- _EXERCISE BRIEF_:
All of the data, word for word and free of pictures, is the expected result.

** Opening ENTRIES SHOWN block **

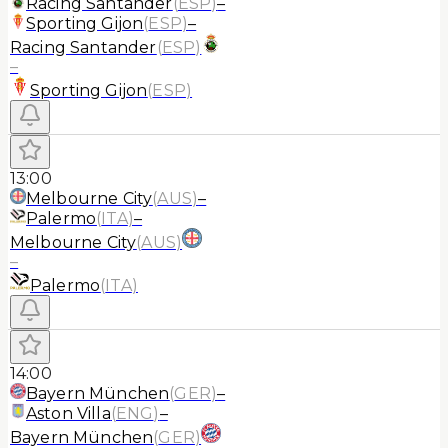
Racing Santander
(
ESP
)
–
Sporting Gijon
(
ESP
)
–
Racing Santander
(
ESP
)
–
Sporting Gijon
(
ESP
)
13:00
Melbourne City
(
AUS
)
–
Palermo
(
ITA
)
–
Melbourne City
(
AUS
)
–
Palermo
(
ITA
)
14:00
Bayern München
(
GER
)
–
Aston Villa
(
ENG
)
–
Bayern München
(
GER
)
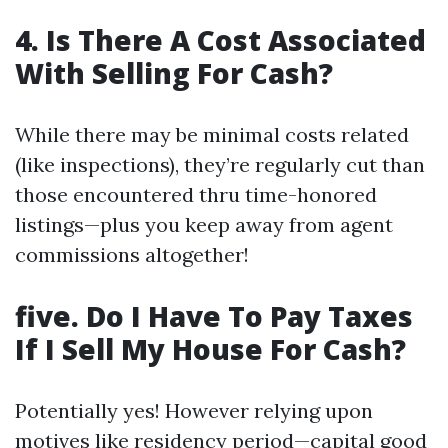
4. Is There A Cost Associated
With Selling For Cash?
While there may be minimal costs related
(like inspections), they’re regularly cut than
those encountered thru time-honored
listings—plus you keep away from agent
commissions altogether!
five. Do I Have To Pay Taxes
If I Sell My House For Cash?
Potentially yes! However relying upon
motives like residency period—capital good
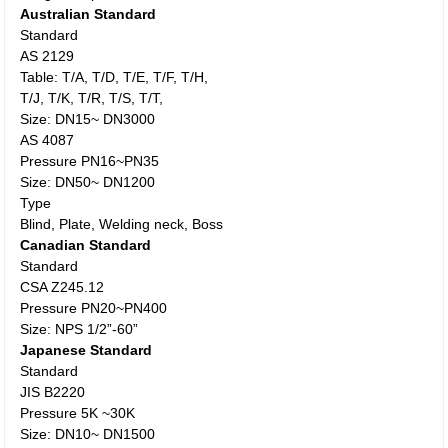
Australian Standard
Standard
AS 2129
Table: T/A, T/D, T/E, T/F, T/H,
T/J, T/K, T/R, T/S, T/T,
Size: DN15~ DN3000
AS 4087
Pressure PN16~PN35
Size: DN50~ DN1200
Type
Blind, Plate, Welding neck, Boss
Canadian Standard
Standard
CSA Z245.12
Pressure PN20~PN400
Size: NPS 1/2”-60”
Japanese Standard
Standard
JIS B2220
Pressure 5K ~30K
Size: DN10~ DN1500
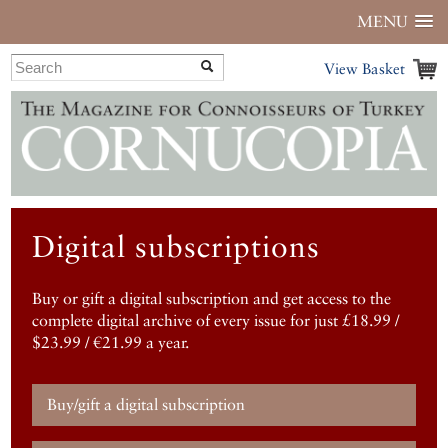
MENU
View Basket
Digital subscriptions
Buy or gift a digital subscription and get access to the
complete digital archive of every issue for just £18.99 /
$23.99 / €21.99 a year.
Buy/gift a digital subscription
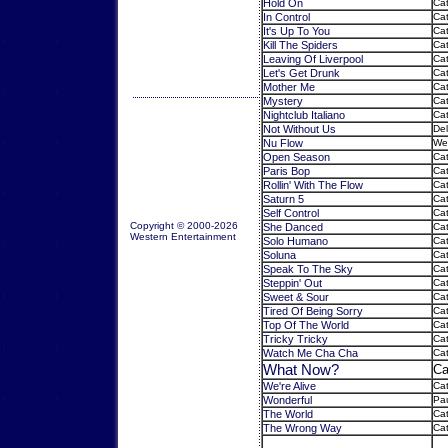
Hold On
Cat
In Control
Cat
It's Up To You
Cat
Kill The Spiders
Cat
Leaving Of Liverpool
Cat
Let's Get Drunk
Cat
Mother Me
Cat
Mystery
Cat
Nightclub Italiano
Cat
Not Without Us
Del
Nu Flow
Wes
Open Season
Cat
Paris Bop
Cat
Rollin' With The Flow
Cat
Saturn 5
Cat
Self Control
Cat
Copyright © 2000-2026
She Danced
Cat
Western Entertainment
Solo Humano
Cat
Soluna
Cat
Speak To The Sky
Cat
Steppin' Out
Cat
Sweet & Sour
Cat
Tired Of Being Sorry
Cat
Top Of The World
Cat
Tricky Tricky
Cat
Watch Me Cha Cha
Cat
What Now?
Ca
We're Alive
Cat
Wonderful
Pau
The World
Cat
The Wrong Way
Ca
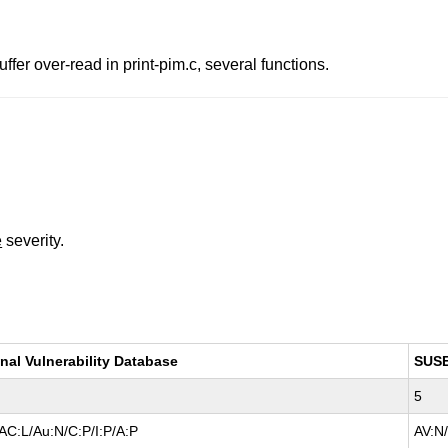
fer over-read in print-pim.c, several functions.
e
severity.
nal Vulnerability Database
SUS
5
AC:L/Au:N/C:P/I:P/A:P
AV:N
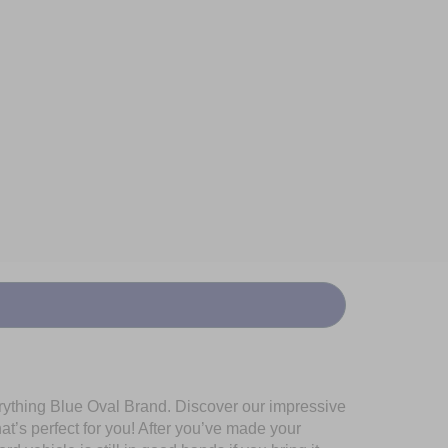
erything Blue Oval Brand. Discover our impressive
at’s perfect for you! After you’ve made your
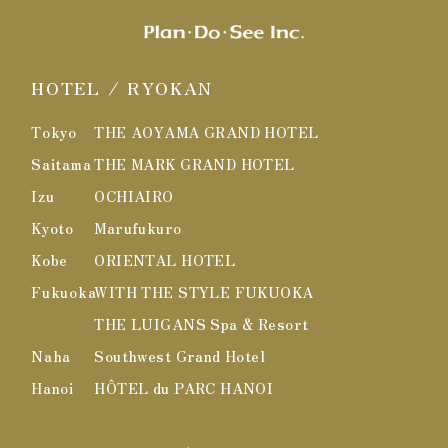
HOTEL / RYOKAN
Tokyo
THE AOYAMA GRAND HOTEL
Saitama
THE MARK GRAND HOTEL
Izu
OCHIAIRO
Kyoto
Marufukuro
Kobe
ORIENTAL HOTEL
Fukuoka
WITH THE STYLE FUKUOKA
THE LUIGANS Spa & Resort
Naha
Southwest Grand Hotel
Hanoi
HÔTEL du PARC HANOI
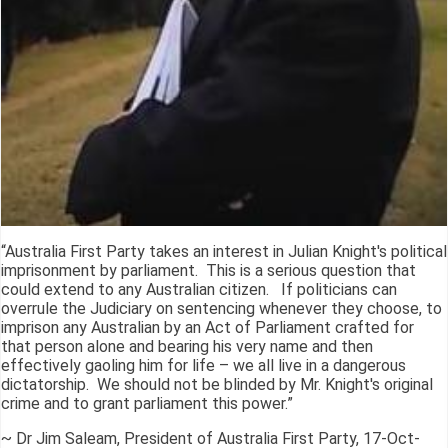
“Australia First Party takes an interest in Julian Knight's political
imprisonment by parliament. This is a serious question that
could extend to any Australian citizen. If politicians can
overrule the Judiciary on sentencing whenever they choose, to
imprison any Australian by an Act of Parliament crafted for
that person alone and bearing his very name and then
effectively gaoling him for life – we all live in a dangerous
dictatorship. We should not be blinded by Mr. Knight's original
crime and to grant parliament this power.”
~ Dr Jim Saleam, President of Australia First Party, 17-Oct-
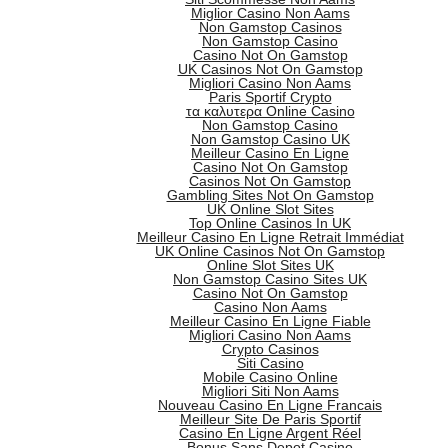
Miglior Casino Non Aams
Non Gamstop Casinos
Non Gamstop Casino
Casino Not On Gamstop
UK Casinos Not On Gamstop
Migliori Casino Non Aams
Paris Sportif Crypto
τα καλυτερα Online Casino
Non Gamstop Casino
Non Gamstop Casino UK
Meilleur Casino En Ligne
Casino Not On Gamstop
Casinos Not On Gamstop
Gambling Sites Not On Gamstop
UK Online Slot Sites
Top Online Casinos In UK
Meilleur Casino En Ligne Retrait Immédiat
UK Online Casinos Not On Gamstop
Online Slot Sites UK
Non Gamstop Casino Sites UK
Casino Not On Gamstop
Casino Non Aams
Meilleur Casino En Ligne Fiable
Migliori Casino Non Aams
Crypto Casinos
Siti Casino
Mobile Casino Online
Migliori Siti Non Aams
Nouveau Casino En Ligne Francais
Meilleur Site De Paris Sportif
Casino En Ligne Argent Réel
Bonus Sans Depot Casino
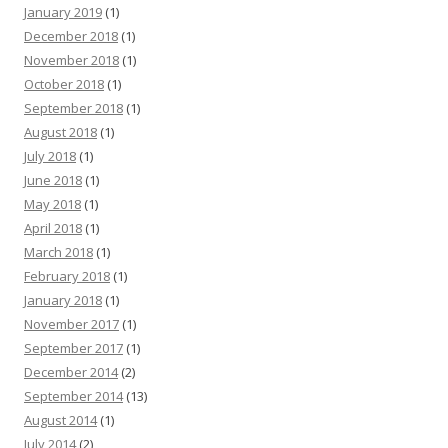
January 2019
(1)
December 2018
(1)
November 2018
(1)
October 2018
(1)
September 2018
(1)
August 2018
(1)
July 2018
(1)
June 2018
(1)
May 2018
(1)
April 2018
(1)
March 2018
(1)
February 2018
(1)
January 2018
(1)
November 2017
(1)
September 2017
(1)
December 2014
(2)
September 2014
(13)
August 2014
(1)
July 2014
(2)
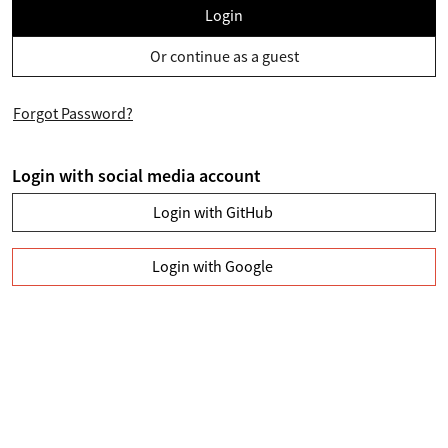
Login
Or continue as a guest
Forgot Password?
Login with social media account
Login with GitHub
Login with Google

** Closing ENTRIES SHOWN block **

- _EXPECTED ANSWER_:
Racing Santander
(
ESP
)
–
Sporting Gijon
(
ESP
)
–
Racing Santander
(
ESP
)
–
Sporting Gijon
(
ESP
)
13:00
Melbourne City
(
AUS
)
–
Palermo
(
ITA
)
–
Melbourne City
(
AUS
)
–
Palermo
(
ITA
)
14:00
Bayern München
(
GER
)
–
Aston Villa
(
ENG
)
–
Bayern München
(
GER
)
4. Is There A Cost Associated
With Selling For Cash?
While there may be minimal costs related
(like inspections), they’re regularly cut than
those encountered thru time-honored
listings—plus you keep away from agent
commissions altogether!
five. Do I Have To Pay Taxes
If I Sell My House For Cash?
Potentially yes! However relying upon
motives like residency period—capital good
Australian Standard
Standard
AS 2129
Table: T/A, T/D, T/E, T/F, T/H,
T/J, T/K, T/R, T/S, T/T,
Size: DN15~ DN3000
AS 4087
Pressure PN16~PN35
Size: DN50~ DN1200
Type
Blind, Plate, Welding neck, Boss
Canadian Standard
Standard
CSA Z245.12
Pressure PN20~PN400
Size: NPS 1/2”-60”
Japanese Standard
Standard
JIS B2220
Pressure 5K ~30K
Size: DN10~ DN1500
MENU
View Basket
Digital subscriptions
Buy or gift a digital subscription and get access to the
complete digital archive of every issue for just £18.99 /
$23.99 / €21.99 a year.
Buy/gift a digital subscription
Hold On
Cat
In Control
Cat
It's Up To You
Cat
Kill The Spiders
Cat
Leaving Of Liverpool
Cat
Let's Get Drunk
Cat
Mother Me
Cat
Mystery
Cat
Nightclub Italiano
Cat
Not Without Us
Del
Nu Flow
Wes
Open Season
Cat
Paris Bop
Cat
Rollin' With The Flow
Cat
Saturn 5
Cat
Self Control
Cat
Copyright © 2000-2026
She Danced
Cat
Western Entertainment
Solo Humano
Cat
Soluna
Cat
Speak To The Sky
Cat
Steppin' Out
Cat
Sweet & Sour
Cat
Tired Of Being Sorry
Cat
Top Of The World
Cat
Tricky Tricky
Cat
Watch Me Cha Cha
Cat
What Now?
Ca
We're Alive
Cat
Wonderful
Pau
The World
Cat
The Wrong Way
Ca
fer over-read in print-pim.c, several functions.
e
severity.
nal Vulnerability Database
SUS
5
AC:L/Au:N/C:P/I:P/A:P
AV:N
erything Blue Oval Brand. Discover our impressive
at’s perfect for you! After you’ve made your
HOTEL / RYOKAN
Tokyo
THE AOYAMA GRAND HOTEL
Saitama
THE MARK GRAND HOTEL
Izu
OCHIAIRO
Kyoto
Marufukuro
Kobe
ORIENTAL HOTEL
Fukuoka
WITH THE STYLE FUKUOKA
THE LUIGANS Spa & Resort
Naha
Southwest Grand Hotel
Hanoi
HÔTEL du PARC HANOI
“Australia First Party takes an interest in Julian Knight's political
imprisonment by parliament. This is a serious question that
could extend to any Australian citizen. If politicians can
overrule the Judiciary on sentencing whenever they choose, to
imprison any Australian by an Act of Parliament crafted for
that person alone and bearing his very name and then
effectively gaoling him for life – we all live in a dangerous
dictatorship. We should not be blinded by Mr. Knight's original
crime and to grant parliament this power.”
~ Dr Jim Saleam, President of Australia First Party, 17-Oct-
Miglior Casino Non Aams
Non Gamstop Casinos
Non Gamstop Casino
Casino Not On Gamstop
UK Casinos Not On Gamstop
Migliori Casino Non Aams
Paris Sportif Crypto
τα καλυτερα Online Casino
Non Gamstop Casino
Non Gamstop Casino UK
Meilleur Casino En Ligne
Casino Not On Gamstop
Casinos Not On Gamstop
Gambling Sites Not On Gamstop
UK Online Slot Sites
Top Online Casinos In UK
Meilleur Casino En Ligne Retrait Immédiat
UK Online Casinos Not On Gamstop
Online Slot Sites UK
Non Gamstop Casino Sites UK
Casino Not On Gamstop
Casino Non Aams
Meilleur Casino En Ligne Fiable
Migliori Casino Non Aams
Crypto Casinos
Siti Casino
Mobile Casino Online
Migliori Siti Non Aams
Nouveau Casino En Ligne Francais
Meilleur Site De Paris Sportif
Casino En Ligne Argent Réel
Bonus Sans Depot Casino
January 2019
(1)
December 2018
(1)
November 2018
(1)
October 2018
(1)
September 2018
(1)
August 2018
(1)
July 2018
(1)
June 2018
(1)
May 2018
(1)
April 2018
(1)
March 2018
(1)
February 2018
(1)
January 2018
(1)
November 2017
(1)
September 2017
(1)
December 2014
(2)
September 2014
(13)
August 2014
(1)
July 2014
(2)
Login
Or continue as a guest
Forgot Password?
Login with social media account
Login with GitHub
Login with Google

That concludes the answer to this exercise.